Understanding P4080 startup sequence

cancel
Showing results for 
Show  only  | Search instead for 
Did you mean: 

Understanding P4080 startup sequence

4,224 Views
pegasus711_knig
Contributor II

Hello People.

Ive been trying to understand how the P4080 starts up and what things need to be taken care of. Hence I am reading the u-boot source code as well as taking a look at the /arch/powerpc/ directory in the kernel (I am looking at 2.6.27 and 2.6.34 here)
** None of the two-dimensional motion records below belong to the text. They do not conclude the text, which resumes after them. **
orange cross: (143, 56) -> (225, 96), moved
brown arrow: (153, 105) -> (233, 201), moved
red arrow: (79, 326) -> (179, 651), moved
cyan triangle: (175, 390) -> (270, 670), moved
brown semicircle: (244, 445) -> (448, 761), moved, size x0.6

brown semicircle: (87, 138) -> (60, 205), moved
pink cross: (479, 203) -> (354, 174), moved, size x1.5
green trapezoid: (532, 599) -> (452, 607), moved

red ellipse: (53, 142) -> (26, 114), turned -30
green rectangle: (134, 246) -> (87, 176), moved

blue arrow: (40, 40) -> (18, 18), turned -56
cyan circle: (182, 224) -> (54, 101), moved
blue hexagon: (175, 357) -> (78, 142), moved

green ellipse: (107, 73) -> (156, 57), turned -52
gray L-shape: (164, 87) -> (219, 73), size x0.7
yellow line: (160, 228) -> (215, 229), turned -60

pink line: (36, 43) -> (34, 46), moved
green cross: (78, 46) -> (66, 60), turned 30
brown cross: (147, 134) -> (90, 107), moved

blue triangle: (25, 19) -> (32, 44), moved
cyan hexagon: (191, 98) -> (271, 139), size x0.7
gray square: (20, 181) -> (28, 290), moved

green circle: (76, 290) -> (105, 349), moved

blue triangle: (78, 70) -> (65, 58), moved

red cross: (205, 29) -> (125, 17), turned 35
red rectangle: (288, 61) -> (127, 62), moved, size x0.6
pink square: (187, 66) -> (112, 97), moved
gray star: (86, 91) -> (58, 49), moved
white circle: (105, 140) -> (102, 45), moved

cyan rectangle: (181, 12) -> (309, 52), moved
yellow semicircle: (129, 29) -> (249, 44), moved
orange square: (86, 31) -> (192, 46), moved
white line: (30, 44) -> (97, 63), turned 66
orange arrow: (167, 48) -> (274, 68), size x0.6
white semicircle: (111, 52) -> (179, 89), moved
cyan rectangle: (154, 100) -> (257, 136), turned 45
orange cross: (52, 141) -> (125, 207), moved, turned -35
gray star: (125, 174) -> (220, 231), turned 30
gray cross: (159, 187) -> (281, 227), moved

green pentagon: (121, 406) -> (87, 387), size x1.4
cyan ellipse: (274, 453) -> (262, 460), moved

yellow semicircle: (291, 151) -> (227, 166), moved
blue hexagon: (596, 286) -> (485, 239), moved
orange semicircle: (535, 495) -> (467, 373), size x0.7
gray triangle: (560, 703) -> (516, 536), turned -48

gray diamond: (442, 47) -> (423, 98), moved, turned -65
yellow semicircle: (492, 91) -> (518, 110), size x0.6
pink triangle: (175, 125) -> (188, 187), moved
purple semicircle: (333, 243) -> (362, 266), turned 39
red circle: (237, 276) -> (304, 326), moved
Starting with 2.6.27. So now lets get started to give you all an idea of what am I looking at:

  1. Under /arch/powerpc/kernel/ I see head_fsl_booke.S which seems to be the first file that the bootloader dives into. Am I right?
  2. There are some CPU setup functions in the above directory for the 44x series of processors (IBM I believe) as well as the PPC970 but there seems to be none for the e500. So I am guessing the entire CPU setup is happening in the head_fsl_booke.S file. Is it? Where can I get to read the boot startup requirements for freescale devices? Will docs AN3542 and AN3647 suffice or are there other docs that could help? There is a generic app note AN1809 but it seems to be for PPC970 and 'similar devices'. I don't think the P4080(e500) counts as one :smileyhappy:
  3. Then Ive been looking at the u-boot code in parallel and it lies here arch/powerpc/cpu/mpc85xx/start.S
  4. I see that there is a resetvec.S file which branches off unconditionally to _start_e500 which is a section defined in the above file. Now pardon me for being naive, but what exactly does the line .section .bootpg, "ax" tell us? As far as I remember it is naming a certain section as bootpg and that it should be allocatable and executable. Executable I get it, but could folks kindly refresh my memory as why should such a section be allocatable? To allow itself to be re-allocated depending on the memory map of the board?
  5. Now I a assuming the u-boot has already done many an initialization stuff before handling it over to Linux. Yet I see many similar stuff being done in head_fsl_booke.S. I haven't examined the gritty details of both of them yet but would be great if some one sums the difference in the work done by u-boot and the Linux start up code.
  6. If I would like to run legacy applications on this system which deal with a 32byte cache line size, I may have to toggle between DCBZ and DCBZL with the latter used to clear the entire default cache line whereas the former clearing only the first 32 bytes (can be done by setting the DCBZ compat bit in L1CSR0 register). Now under the Linux source tree under  /arch/powerpc/kernel/ I would like to identify the affected areas. On searching the linux cross reference, I see that those files are
    1. /kernel/align.c
    2. /lib/copy_32.S
    3. /kernel/misc_32.S
    4. /include/asm/auxvec.h
    5. /include/asm/page_64.h
    6. /xmon/ppc-opc.C
    7. /kernel/cpu_setup_ppc970.c
  7. From above list, the last one is irrelevant but the others I need to be doing exactly what? Replace DCBZ with DCBZL right? But before that, do I need to set the compatibility bit in L1CSR0 in head_fsl_booke.S itself?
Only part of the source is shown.